There is a lot of great and interesting content on YouTube for anyone interested in learning new stuff. Between keynotes, conference presentations, lectures from professionals to professionals or classes from teachers to students, the amount of things that you can learn is just staggering. The problem is that I’m having a very hard time watching videos on the Internet for long periods of time. Even if I purposely carve out a half hour in my day to watch a video, it never takes long before my mind starts wandering and I get tempted to check email, the end of a compilation or any of the dozens of other distracting things that happen on a computer connected to the Internet.

What’s frustrating is that most of this content wouldn’t lose much without the visuals: the slides are usually more useful for the speaker than for the audience, and whatever is written on them is typically a shorter version of what you are about to hear anyway.

Solving the distraction problem requires finding a better device to play this content, which leads me naturally to my phone. Between commuting, walking the dog or waiting in line somewhere, there are many opportunities to play this content throughout the day with a lot less distraction than when sitting at my computer.

With that in mind, I started looking for a solution to this problem, which I decomposed in three parts.


The first step is to convert these videos in an audio file (mp3 or other). There are a lot of web sites that provide this service for free and I ended up picking Video2mp3. You enter the URL of the YouTube video you need and a few minutes later, you download the corresponding mp3. This site also offers a Chrome extension that adds a very convenient “Convert to mp3” button to the YouTube page, so converting videos into mp3 has turned into a one button operation.

It’s probably a service that YouTube should offer.


Now that I have an audio file, I need to transfer it on my phone. As an Android user, I have a deeply seated hatred for cables (this is the 21st century, people!) so I’d like this to happen over the air. Another concern is disposing of the file: once I have finished listening, I don’t want to have to delete it manually, like I would have to do if I just copied this file on my SD card and played it with a music player.

Do you know what’s perfect for this? Podcasts. What if I could turn this audio file into a podcast so I could play it with a podcast app? Podcast apps perform this kind of management automatically so that I never have to worry about cleaning up. The only remaining problem is that podcast apps usually connect to podcast feeds (as far as I know, happy to be hear about more clever apps), so I would have to set up such a feed.

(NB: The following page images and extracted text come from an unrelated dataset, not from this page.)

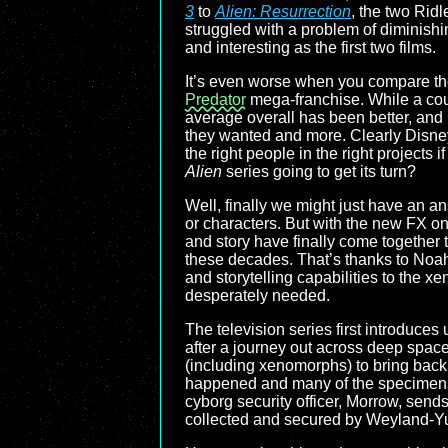
3
to
Alien: Resurrection
, the two Rid
struggled with a problem of diminishin
and interesting as the first two films.
It’s even worse when you compare the 
Predator
mega-franchise. While a cou
average overall has been better, and
they wanted and more. Clearly Disney
the right people in the right projects i
Alien
series going to get its turn?
Well, finally we might just have an an
or characters. But with the new FX on
and story have finally come together t
these decades. That’s thanks to Noa
and storytelling capabilities to the x
desperately needed.
The television series first introduce
after a journey out across deep space.
(including xenomorphs) to bring back
happened and many of the specimens e
cyborg security officer, Morrow, sends
collected and secured by Weyland-Yu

Setting up a podcast feed turned out to be trivial: it’s a forty line script written in, you guessed it… Perl! Just kidding, it’s PHP, of course.

The script scans a directory and returns the ten most recent files as a podcast RSS feed. Now, all I need to do once I have the audio file is copy to my server in the right directory and I’m done.

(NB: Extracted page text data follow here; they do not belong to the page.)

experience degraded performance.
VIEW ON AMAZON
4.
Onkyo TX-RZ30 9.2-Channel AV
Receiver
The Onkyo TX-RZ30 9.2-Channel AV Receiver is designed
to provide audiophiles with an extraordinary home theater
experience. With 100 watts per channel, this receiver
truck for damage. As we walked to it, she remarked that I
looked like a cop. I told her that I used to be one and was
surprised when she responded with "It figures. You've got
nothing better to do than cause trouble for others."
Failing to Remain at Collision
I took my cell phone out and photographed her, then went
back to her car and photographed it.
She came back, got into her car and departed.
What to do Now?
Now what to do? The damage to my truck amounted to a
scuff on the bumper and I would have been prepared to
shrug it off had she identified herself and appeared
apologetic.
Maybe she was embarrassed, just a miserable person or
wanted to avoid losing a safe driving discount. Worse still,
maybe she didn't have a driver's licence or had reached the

All that’s left to do is ask the podcast application on my phone to sync and the file is magically transferred over the air on my Android phone.

I have been using Car Cast for a few months now (there’s a free and a pro version) and I’m very happy with it, but I’m always interested in hearing about alternatives, so feel free to share what Android podcast application you prefer.

Ideally, I’d like to automate this process even further: having a button on the YouTube page that will automatically convert the file to audio and add it to my podcast feed. Until then, the current procedure seems to be working great and it has already provided me with a lot of content I would never have watched otherwise.

Speaking of suggestions, what kind of content would you recommend for this kind of approach? Recently, I’ve enjoyed listening to the OSCon 2011 keynotes (I especially recommend Bob Lee and Martin Odersky), Stephen Hawking’s “Did god create the universe”? and pretty much anything that Neil deGrasse Tyson publishes, especially his Universe series.

What do you listen to?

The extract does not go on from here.